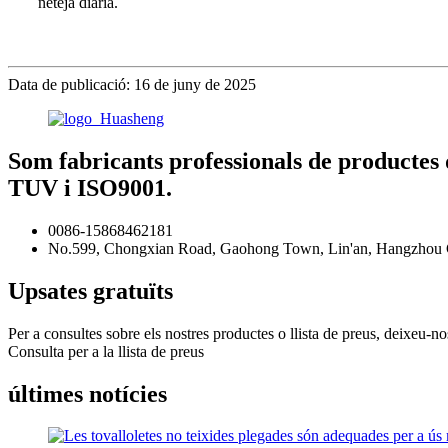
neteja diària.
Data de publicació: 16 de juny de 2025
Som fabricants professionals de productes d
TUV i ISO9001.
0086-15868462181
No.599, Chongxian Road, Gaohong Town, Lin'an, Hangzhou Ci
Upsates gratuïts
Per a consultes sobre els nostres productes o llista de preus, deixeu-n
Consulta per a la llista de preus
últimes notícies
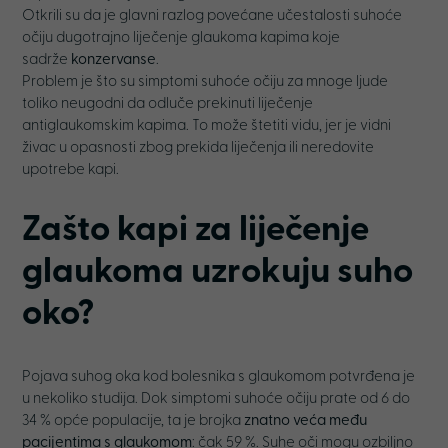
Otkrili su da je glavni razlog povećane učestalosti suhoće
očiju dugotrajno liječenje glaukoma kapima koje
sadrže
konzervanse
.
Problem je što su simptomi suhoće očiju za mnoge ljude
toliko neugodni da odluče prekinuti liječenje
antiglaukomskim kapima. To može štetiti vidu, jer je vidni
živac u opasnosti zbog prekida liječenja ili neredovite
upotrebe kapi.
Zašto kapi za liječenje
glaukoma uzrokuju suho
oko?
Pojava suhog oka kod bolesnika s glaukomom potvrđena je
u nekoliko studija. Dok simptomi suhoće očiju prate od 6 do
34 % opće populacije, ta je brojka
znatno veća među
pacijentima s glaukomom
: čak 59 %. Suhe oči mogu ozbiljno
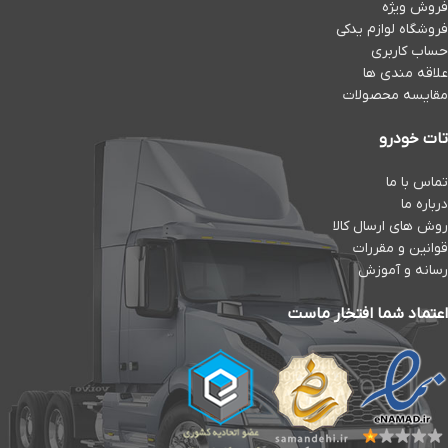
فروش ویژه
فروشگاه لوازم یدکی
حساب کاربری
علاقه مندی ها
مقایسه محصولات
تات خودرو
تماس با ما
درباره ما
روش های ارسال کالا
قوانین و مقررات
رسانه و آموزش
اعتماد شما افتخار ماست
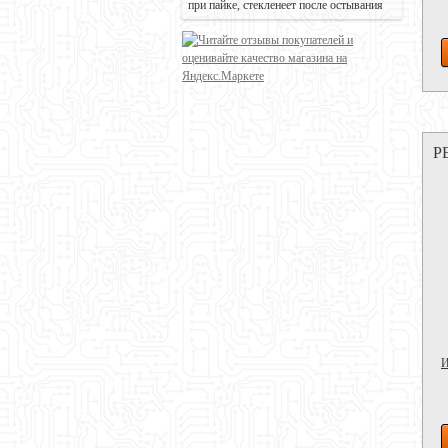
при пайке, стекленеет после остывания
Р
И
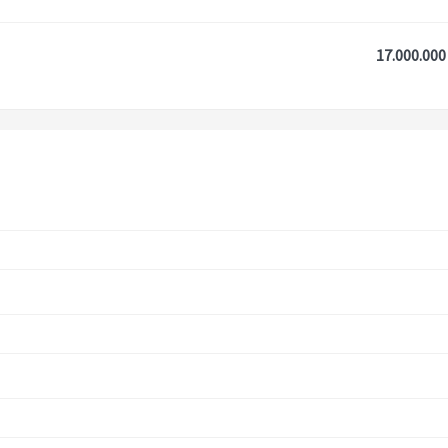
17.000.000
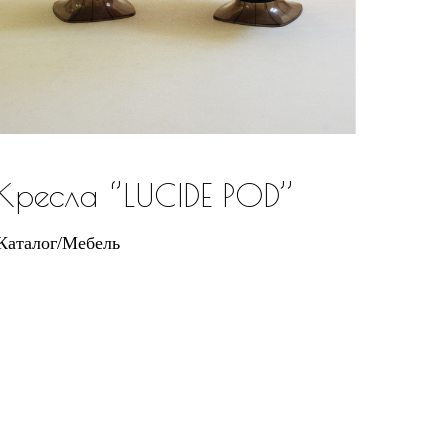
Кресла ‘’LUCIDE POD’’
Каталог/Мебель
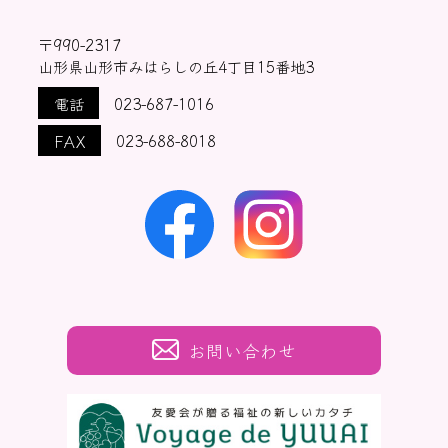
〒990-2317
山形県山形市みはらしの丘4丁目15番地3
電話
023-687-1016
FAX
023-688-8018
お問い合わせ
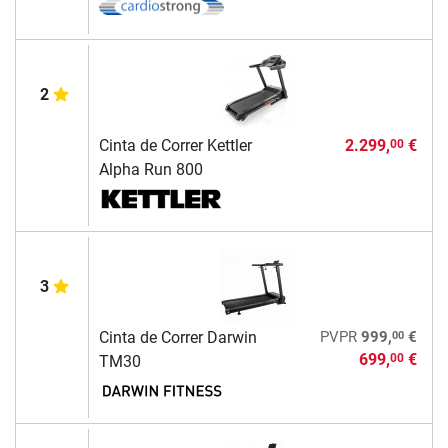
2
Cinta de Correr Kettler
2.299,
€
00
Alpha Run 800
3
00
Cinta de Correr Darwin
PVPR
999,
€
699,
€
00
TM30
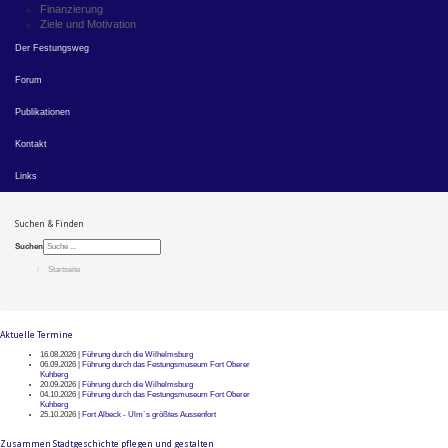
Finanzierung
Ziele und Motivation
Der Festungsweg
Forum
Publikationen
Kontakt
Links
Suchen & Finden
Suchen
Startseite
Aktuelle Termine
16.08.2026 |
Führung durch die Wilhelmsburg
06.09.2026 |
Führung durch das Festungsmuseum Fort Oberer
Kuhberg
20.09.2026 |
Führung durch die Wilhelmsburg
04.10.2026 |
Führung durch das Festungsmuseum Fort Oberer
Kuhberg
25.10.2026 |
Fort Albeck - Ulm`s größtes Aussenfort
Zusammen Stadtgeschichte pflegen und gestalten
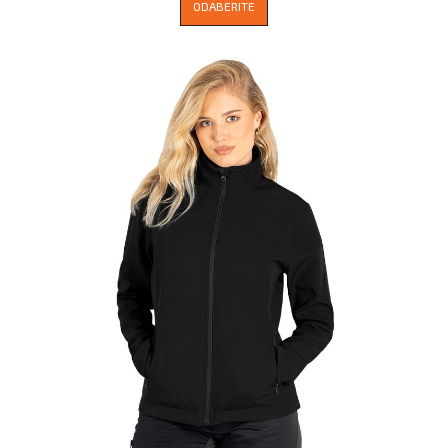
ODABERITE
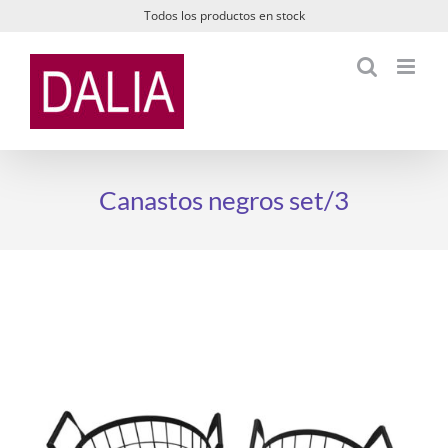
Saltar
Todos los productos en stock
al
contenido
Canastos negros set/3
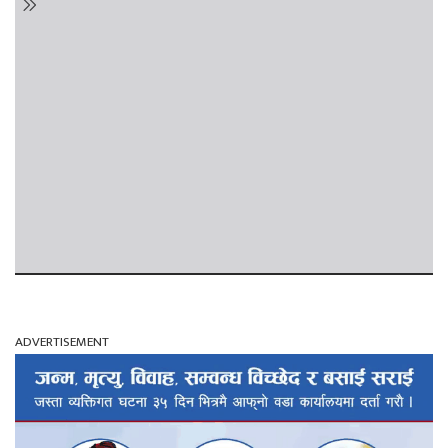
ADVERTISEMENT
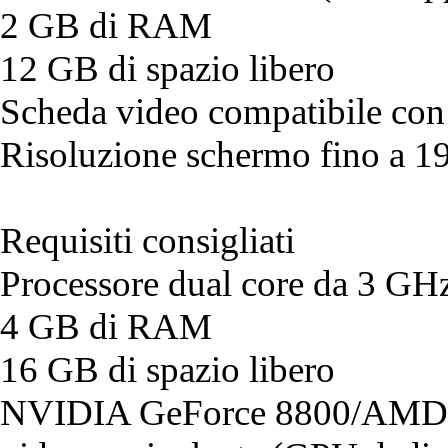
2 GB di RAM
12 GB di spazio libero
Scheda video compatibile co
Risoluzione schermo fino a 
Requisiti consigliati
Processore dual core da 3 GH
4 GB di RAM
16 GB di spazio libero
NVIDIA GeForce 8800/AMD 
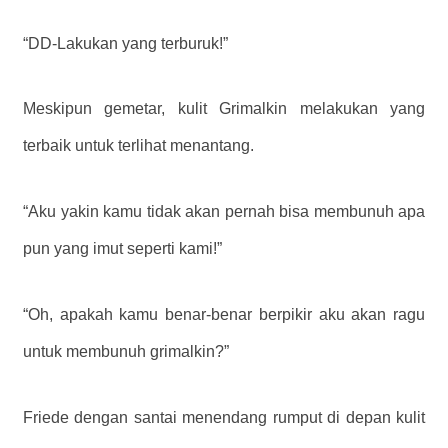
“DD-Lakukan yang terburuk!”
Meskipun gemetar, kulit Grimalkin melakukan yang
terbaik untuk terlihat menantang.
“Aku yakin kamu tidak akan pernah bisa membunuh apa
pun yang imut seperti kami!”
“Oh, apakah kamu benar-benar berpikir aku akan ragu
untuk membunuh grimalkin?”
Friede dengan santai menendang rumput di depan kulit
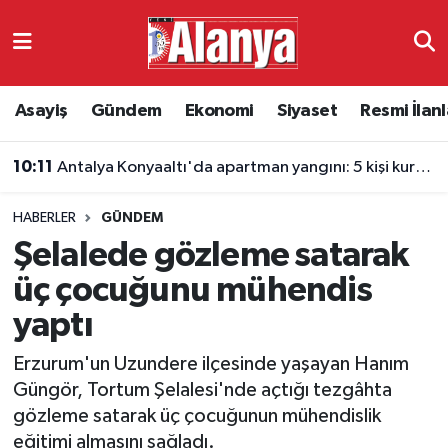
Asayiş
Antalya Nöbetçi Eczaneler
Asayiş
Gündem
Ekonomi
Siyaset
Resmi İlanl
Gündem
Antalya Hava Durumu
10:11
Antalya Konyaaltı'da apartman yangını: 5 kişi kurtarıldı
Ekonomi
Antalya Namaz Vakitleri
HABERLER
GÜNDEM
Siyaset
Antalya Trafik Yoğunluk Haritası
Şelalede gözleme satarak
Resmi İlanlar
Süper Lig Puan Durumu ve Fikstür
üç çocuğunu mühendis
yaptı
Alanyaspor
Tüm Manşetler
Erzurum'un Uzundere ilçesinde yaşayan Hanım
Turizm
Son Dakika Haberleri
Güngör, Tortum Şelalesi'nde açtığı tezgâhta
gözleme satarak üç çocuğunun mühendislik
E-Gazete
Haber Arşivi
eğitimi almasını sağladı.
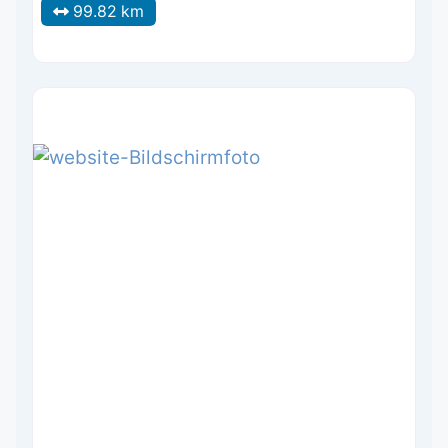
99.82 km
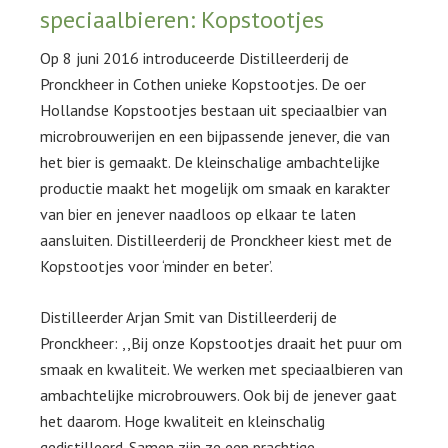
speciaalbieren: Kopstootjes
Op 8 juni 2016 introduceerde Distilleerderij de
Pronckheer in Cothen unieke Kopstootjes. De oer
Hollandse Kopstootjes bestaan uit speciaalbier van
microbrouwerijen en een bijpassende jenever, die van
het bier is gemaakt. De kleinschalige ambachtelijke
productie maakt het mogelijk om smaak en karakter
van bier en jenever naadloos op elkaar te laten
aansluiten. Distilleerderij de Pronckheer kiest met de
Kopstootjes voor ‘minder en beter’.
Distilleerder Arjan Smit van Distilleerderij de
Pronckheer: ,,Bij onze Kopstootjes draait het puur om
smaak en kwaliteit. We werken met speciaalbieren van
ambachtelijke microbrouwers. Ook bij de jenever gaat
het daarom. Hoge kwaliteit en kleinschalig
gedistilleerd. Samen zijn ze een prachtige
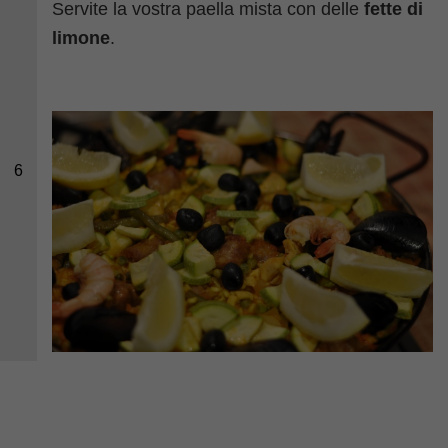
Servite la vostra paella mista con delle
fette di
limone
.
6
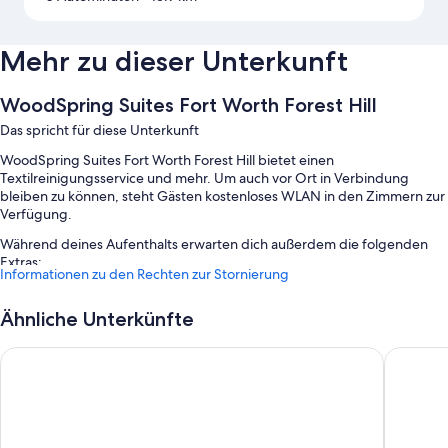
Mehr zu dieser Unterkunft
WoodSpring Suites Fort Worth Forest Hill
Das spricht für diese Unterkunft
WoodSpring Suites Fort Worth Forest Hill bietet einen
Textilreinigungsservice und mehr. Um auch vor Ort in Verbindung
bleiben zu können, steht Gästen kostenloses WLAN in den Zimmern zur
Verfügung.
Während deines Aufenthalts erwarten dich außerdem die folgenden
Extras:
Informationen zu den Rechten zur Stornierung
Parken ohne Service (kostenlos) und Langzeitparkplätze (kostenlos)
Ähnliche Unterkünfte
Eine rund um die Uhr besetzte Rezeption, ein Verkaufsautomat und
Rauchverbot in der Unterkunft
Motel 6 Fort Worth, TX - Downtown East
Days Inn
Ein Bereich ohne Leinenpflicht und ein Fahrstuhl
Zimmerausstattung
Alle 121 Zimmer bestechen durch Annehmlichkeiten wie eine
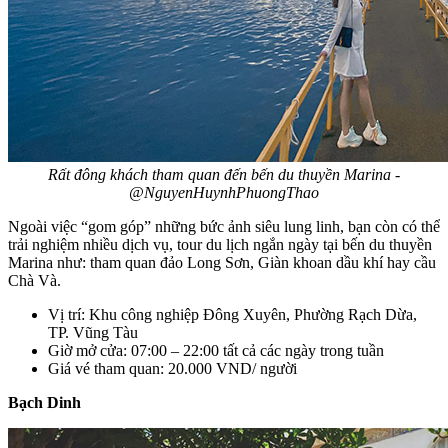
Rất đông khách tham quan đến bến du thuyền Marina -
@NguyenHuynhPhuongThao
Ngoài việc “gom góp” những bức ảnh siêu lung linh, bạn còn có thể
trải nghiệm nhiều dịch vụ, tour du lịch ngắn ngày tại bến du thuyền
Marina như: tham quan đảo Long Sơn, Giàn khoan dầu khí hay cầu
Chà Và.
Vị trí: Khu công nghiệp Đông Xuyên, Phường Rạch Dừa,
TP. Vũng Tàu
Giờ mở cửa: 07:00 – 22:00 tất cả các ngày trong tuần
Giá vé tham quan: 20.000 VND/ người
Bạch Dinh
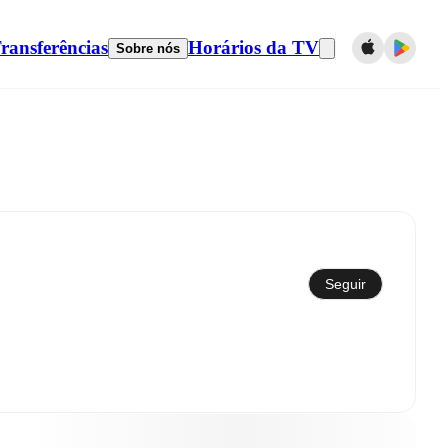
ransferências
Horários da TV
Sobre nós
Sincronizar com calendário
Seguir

ASSIGNED TASK — When you copy the records above, keep every word exact and leave out the pictures they contain.

ANSWER SECTION —
neteja diària.
Data de publicació: 16 de juny de 2025
Som fabricants professionals de productes d
TUV i ISO9001.
0086-15868462181
No.599, Chongxian Road, Gaohong Town, Lin'an, Hangzhou Ci
Upsates gratuïts
Per a consultes sobre els nostres productes o llista de preus, deixeu-n
Consulta per a la llista de preus
últimes notícies
Otkrili su da je glavni razlog povećane učestalosti suhoće
očiju dugotrajno liječenje glaukoma kapima koje
sadrže
konzervanse
.
Problem je što su simptomi suhoće očiju za mnoge ljude
toliko neugodni da odluče prekinuti liječenje
antiglaukomskim kapima. To može štetiti vidu, jer je vidni
živac u opasnosti zbog prekida liječenja ili neredovite
upotrebe kapi.
Zašto kapi za liječenje
glaukoma uzrokuju suho
oko?
Pojava suhog oka kod bolesnika s glaukomom potvrđena je
u nekoliko studija. Dok simptomi suhoće očiju prate od 6 do
34 % opće populacije, ta je brojka
znatno veća među
pacijentima s glaukomom
: čak 59 %. Suhe oči mogu ozbiljno
فروش ویژه
فروشگاه لوازم یدکی
حساب کاربری
علاقه مندی ها
مقایسه محصولات
تات خودرو
تماس با ما
درباره ما
روش های ارسال کالا
قوانین و مقررات
رسانه و آموزش
اعتماد شما افتخار ماست
при пайке, стекленеет после остывания
Р
И
17.000.000
Кресла ‘’LUCIDE POD’’
Каталог/Мебель
〒990-2317
山形県山形市みはらしの丘4丁目15番地3
電話
023-687-1016
FAX
023-688-8018
お問い合わせ
2
Cinta de Correr Kettler
2.299,
€
00
Alpha Run 800
3
00
Cinta de Correr Darwin
PVPR
999,
€
699,
€
00
TM30
Finanzierung
Ziele und Motivation
Der Festungsweg
Forum
Publikationen
Kontakt
Links
Suchen & Finden
Suchen
Startseite
Aktuelle Termine
16.08.2026 |
Führung durch die Wilhelmsburg
06.09.2026 |
Führung durch das Festungsmuseum Fort Oberer
Kuhberg
20.09.2026 |
Führung durch die Wilhelmsburg
04.10.2026 |
Führung durch das Festungsmuseum Fort Oberer
Kuhberg
25.10.2026 |
Fort Albeck - Ulm`s größtes Aussenfort
Zusammen Stadtgeschichte pflegen und gestalten
ODABERITE
Saltar
Todos los productos en stock
al
contenido
Canastos negros set/3
ADVERTISEMENT
2 GB di RAM
12 GB di spazio libero
Scheda video compatibile co
Risoluzione schermo fino a 
Requisiti consigliati
Processore dual core da 3 GH
4 GB di RAM
16 GB di spazio libero
NVIDIA GeForce 8800/AMD 
“DD-Lakukan yang terburuk!”
Meskipun gemetar, kulit Grimalkin melakukan yang
terbaik untuk terlihat menantang.
“Aku yakin kamu tidak akan pernah bisa membunuh apa
pun yang imut seperti kami!”
“Oh, apakah kamu benar-benar berpikir aku akan ragu
untuk membunuh grimalkin?”
Friede dengan santai menendang rumput di depan kulit
Asayiş
Antalya Nöbetçi Eczaneler
Asayiş
Gündem
Ekonomi
Siyaset
Resmi İlanl
Gündem
Antalya Hava Durumu
10:11
Antalya Konyaaltı'da apartman yangını: 5 kişi kurtarıldı
Ekonomi
Antalya Namaz Vakitleri
HABERLER
GÜNDEM
Siyaset
Antalya Trafik Yoğunluk Haritası
Şelalede gözleme satarak
Resmi İlanlar
Süper Lig Puan Durumu ve Fikstür
üç çocuğunu mühendis
yaptı
Alanyaspor
Tüm Manşetler
Erzurum'un Uzundere ilçesinde yaşayan Hanım
Turizm
Son Dakika Haberleri
Güngör, Tortum Şelalesi'nde açtığı tezgâhta
gözleme satarak üç çocuğunun mühendislik
E-Gazete
Haber Arşivi
eğitimi almasını sağladı.
99.82 km
speciaalbieren: Kopstootjes
Op 8 juni 2016 introduceerde Distilleerderij de
Pronckheer in Cothen unieke Kopstootjes. De oer
Hollandse Kopstootjes bestaan uit speciaalbier van
microbrouwerijen en een bijpassende jenever, die van
het bier is gemaakt. De kleinschalige ambachtelijke
productie maakt het mogelijk om smaak en karakter
van bier en jenever naadloos op elkaar te laten
aansluiten. Distilleerderij de Pronckheer kiest met de
Kopstootjes voor ‘minder en beter’.
Distilleerder Arjan Smit van Distilleerderij de
Pronckheer: ,,Bij onze Kopstootjes draait het puur om
smaak en kwaliteit. We werken met speciaalbieren van
ambachtelijke microbrouwers. Ook bij de jenever gaat
het daarom. Hoge kwaliteit en kleinschalig
gedistilleerd. Samen zijn ze een prachtige
Servite la vostra paella mista con delle
fette di
limone
.
6
Mehr zu dieser Unterkunft
WoodSpring Suites Fort Worth Forest Hill
Das spricht für diese Unterkunft
WoodSpring Suites Fort Worth Forest Hill bietet einen
Textilreinigungsservice und mehr. Um auch vor Ort in Verbindung
bleiben zu können, steht Gästen kostenloses WLAN in den Zimmern zur
Verfügung.
Während deines Aufenthalts erwarten dich außerdem die folgenden
Extras:
Informationen zu den Rechten zur Stornierung
Parken ohne Service (kostenlos) und Langzeitparkplätze (kostenlos)
Ähnliche Unterkünfte
Eine rund um die Uhr besetzte Rezeption, ein Verkaufsautomat und
Rauchverbot in der Unterkunft
Motel 6 Fort Worth, TX - Downtown East
Days Inn
Ein Bereich ohne Leinenpflicht und ein Fahrstuhl
Zimmerausstattung
Alle 121 Zimmer bestechen durch Annehmlichkeiten wie eine
Rất đông khách tham quan đến bến du thuyền Marina -
@NguyenHuynhPhuongThao
Ngoài việc “gom góp” những bức ảnh siêu lung linh, bạn còn có thể
trải nghiệm nhiều dịch vụ, tour du lịch ngắn ngày tại bến du thuyền
Marina như: tham quan đảo Long Sơn, Giàn khoan dầu khí hay cầu
Chà Và.
Vị trí: Khu công nghiệp Đông Xuyên, Phường Rạch Dừa,
TP. Vũng Tàu
Giờ mở cửa: 07:00 – 22:00 tất cả các ngày trong tuần
Giá vé tham quan: 20.000 VND/ người
Bạch Dinh
ransferências
Horários da TV
Sobre nós
Sincronizar com calendário
Seguir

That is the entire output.